§ TASK
Leave the images out and write out each entry exactly as shown.

§ DATA UNDER STUDY
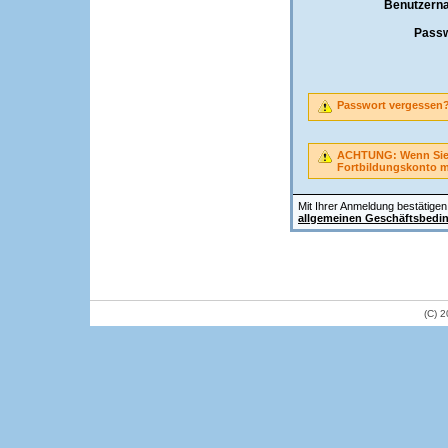
Benutzern
Passw
Passwort vergessen
ACHTUNG: Wenn Sie A
Fortbildungskonto 
Mit Ihrer Anmeldung bestätigen 
allgemeinen Geschäftsbedi
(C)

§ RESULT BELOW
Benutzern
Passw
Passwort vergessen
ACHTUNG: Wenn Sie A
Fortbildungskonto 
Mit Ihrer Anmeldung bestätigen 
allgemeinen Geschäftsbedi
(C)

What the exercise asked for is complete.